Task description: The required result is a line count: how many lines in this data hold the word "content". Give only that.

─── Material for this task

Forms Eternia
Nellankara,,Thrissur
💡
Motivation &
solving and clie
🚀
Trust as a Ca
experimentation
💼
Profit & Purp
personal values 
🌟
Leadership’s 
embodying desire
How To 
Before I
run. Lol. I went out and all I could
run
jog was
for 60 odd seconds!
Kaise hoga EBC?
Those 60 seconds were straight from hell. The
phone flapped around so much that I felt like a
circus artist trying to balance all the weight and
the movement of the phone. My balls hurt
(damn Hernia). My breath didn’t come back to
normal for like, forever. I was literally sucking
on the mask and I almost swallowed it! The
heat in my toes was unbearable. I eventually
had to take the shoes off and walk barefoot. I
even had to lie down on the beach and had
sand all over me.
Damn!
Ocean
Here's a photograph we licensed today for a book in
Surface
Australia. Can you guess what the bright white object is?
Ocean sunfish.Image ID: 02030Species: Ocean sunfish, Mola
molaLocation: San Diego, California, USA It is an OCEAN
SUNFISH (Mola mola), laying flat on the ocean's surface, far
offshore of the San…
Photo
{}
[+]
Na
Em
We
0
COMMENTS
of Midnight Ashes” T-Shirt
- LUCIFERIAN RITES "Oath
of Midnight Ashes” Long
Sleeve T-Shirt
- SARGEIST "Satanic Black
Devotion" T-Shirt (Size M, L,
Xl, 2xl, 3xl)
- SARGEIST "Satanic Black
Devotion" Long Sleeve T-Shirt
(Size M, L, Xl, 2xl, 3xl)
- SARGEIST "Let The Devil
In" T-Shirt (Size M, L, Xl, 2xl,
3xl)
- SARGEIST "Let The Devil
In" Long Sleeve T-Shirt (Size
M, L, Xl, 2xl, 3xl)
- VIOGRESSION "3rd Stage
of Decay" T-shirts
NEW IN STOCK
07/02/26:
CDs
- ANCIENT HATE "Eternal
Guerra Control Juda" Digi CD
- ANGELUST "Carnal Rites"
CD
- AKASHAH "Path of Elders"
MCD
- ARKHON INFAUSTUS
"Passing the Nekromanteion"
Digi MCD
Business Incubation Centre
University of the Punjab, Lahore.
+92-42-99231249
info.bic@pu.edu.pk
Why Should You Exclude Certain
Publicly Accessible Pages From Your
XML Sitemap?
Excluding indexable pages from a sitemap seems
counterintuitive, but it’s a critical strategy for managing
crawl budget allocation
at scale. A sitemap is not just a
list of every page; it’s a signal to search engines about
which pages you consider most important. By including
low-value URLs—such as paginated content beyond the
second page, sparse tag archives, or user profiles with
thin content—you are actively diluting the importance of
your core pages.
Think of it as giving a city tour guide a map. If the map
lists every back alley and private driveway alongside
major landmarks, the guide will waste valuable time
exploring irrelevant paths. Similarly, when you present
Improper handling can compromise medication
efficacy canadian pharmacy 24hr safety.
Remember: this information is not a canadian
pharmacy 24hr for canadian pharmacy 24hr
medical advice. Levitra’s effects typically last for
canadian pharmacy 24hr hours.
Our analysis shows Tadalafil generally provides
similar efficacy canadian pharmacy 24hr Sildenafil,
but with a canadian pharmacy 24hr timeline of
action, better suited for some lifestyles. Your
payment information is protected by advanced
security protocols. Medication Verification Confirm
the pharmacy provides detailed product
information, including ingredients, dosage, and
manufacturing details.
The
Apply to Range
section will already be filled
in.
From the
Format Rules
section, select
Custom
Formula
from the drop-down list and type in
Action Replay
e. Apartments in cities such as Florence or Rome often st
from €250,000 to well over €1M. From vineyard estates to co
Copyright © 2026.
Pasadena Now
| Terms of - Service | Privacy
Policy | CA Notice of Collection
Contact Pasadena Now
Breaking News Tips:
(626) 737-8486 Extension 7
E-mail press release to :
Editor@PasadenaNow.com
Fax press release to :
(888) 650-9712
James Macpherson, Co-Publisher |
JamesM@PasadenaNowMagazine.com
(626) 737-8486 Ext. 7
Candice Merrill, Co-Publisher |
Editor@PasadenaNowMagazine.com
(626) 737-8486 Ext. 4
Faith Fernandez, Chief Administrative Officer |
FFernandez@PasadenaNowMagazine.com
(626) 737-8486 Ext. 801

──────

Result: 2